[Stored data entries]

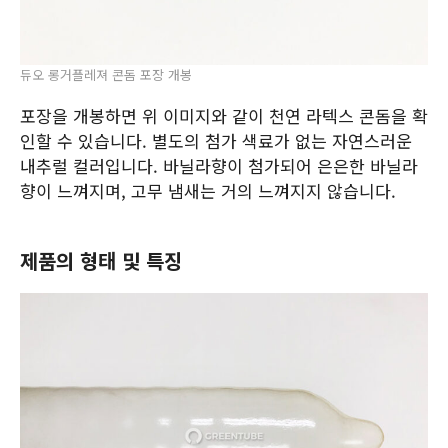
듀오 롱거플레져 콘돔 포장 개봉
포장을 개봉하면 위 이미지와 같이 천연 라텍스 콘돔을 확
인할 수 있습니다. 별도의 첨가 색료가 없는 자연스러운
내추럴 컬러입니다. 바닐라향이 첨가되어 은은한 바닐라
향이 느껴지며, 고무 냄새는 거의 느껴지지 않습니다.
제품의 형태 및 특징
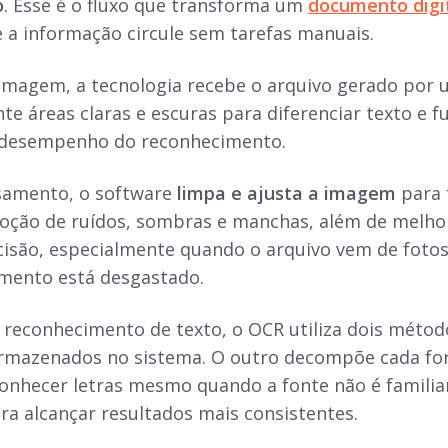
o
. Esse é o fluxo que transforma um
documento digi
 a informação circule sem tarefas manuais.
imagem, a tecnologia recebe o arquivo gerado por u
 áreas claras e escuras para diferenciar texto e fu
 desempenho do reconhecimento.
samento, o software
limpa e ajusta a imagem
para f
moção de ruídos, sombras e manchas, além de melhori
isão, especialmente quando o arquivo vem de foto
mento está desgastado.
 reconhecimento de texto, o OCR utiliza dois métod
rmazenados no sistema. O outro decompõe cada f
onhecer letras mesmo quando a fonte não é familia
a alcançar resultados mais consistentes.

Aim of the task: Your job is to copy every entry exactly. Omit the pictures.

Written response:
듀오 롱거플레져 콘돔 포장 개봉
포장을 개봉하면 위 이미지와 같이 천연 라텍스 콘돔을 확
인할 수 있습니다. 별도의 첨가 색료가 없는 자연스러운
내추럴 컬러입니다. 바닐라향이 첨가되어 은은한 바닐라
향이 느껴지며, 고무 냄새는 거의 느껴지지 않습니다.
제품의 형태 및 특징
o
. Esse é o fluxo que transforma um
documento digi
 a informação circule sem tarefas manuais.
imagem, a tecnologia recebe o arquivo gerado por u
 áreas claras e escuras para diferenciar texto e fu
 desempenho do reconhecimento.
samento, o software
limpa e ajusta a imagem
para f
moção de ruídos, sombras e manchas, além de melhori
isão, especialmente quando o arquivo vem de foto
mento está desgastado.
 reconhecimento de texto, o OCR utiliza dois métod
rmazenados no sistema. O outro decompõe cada f
onhecer letras mesmo quando a fonte não é familia
a alcançar resultados mais consistentes.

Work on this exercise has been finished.